Allah-u Teâlâ veli kullarını bize tarif ediyor ve diğer bir Hadis-i kudsî’de şöyle buyuruyor:

“Kulun benimle meşgul olması, en fazla önem verdiği şey olursa, onun arzu ve lezzetini zikrimde kılarım. Arzu ve lezzetini zikrimde kılarsam da o bana âşık olur, ben de ona âşık olurum.

O bana, ben ona âşık olunca da onunla aramdaki perdeyi kaldırırım.

Bu hâli onun umumî hâli kılarım. İnsanlar yanıldığı zaman o yanılmaz.

Böylelerinin sözleri, peygamberlerin sözleri gibidir.

Gerçek kahramanlar onlardır.

Onlar öyle kimselerdir ki; yer ehline bir cezâ ve azap vermek istediğim zaman onları hatırlarım da azaptan vazgeçerim.” (Ebu Nuaym, Hilye)

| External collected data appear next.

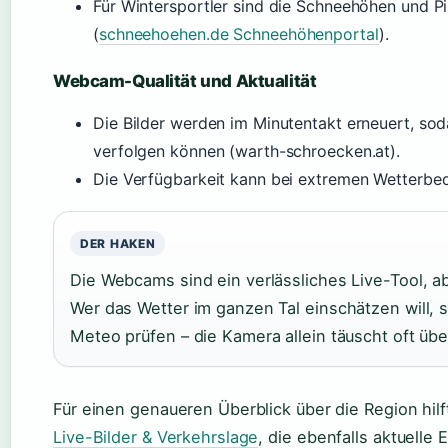
Für Wintersportler sind die Schneehöhen und Pi
(
schneehoehen.de Schneehöhenportal
).
Webcam-Qualität und Aktualität
Die Bilder werden im Minutentakt erneuert, soda
verfolgen können (warth-schroecken.at).
Die Verfügbarkeit kann bei extremen Wetterbed
DER HAKEN
Die Webcams sind ein verlässliches Live-Tool, ab
Wer das Wetter im ganzen Tal einschätzen will, 
Meteo prüfen – die Kamera allein täuscht oft üb
Für einen genaueren Überblick über die Region hilf
Live-Bilder & Verkehrslage
, die ebenfalls aktuelle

Bunlar Hakk ehlidir. Hakk’ın öğretmesiyle “Has ilim”e mazhardırlar ve fakat halk ehli bu hakikatleri anlamaz. Allah-u Teâlâ vermediği için bu gerçeklerden haberi olmaz.

“Sana gelmeyen bir ilim gerçekten bana gelmiştir.” (Meryem: 43)

Âyet-i kerime’sinde bu mânâ vardır.

Zira birinin muallimi Allah-u Teâlâ’dır, diğerinin muallimi benî beşerdir. Birisine Hakk öğretir, dilediği kadar hakikate mazhar kılar. Diğerinin ilmi satır ilmidir, nasibini satırdan almıştır.

Bu ilim Allah-u Teâlâ’nın bir lütfudur. Kime Resulullah Aleyhisselâm’ın nurunu takarsa, Kudsî ruh’la desteklerse ancak onlarda tecellî eder. Yani kişi bunu kendisinde aramasın, zan ilmiyle bu noktaya erişmek mümkün değildir.

Nitekim Âyet-i kerime’sinde şöyle buyurmaktadır:

“Onlar o kimselerdir ki, Allah imanı kalplerine yazmış ve onları kendinden bir ruh ile desteklemiştir.” (Mücâdele: 22)

Herkeste bir ruh var, onlarda iki ruh var.

Bu Kudsî ruh Allah-u Teâlâ’nın bizzat desteğidir. Bu Kudsî ruh ile, Resulullah Aleyhisselâm’ın nuru ile bu esrarlar ancak bilinir ve çözülür, başkasına şâmil değildir.

Bu ilmi kâğıda dökmemizdeki gayemiz, böyle bir ilmin oluşunu, ehlinin de mevcut olduğunu belirtmektir.

Allah-u Teâlâ zâhirî ilimlerin öğrenilmesi için yeryüzünden âlimleri eksik etmediği gibi, bâtınî ilimlerin öğrenilmesi için de bâtınî ulemayı, mârifetullah ehlini eksik etmemiştir.

Ve fakat bu gibi kimseler yok denecek kadar azdır.

Bu ilim marifetullah ehline, Has ve Hass’ül-has olanlara verilen ilimlerdir. Onların ilimleri dahi derece derecedir. Marifetullah ehlinin ilmi ayrıdır, Has olanın ilmi ayrıdır, Hass’ül-has olanın ilmi yine ayrıdır. Onun içindir ki sakın ileriye gidip çizmeden yukarıya çıkma, anlayayım deme. Bu ilim size ait değildir, ilâhi bir lütuftur.

Allah-u Teâlâ’nın sevip seçtiği, kendisine çektiği, esrârını duyurduğu kimseden başka bu sırrı bilen olmaz. Gören yalnız bunlardır.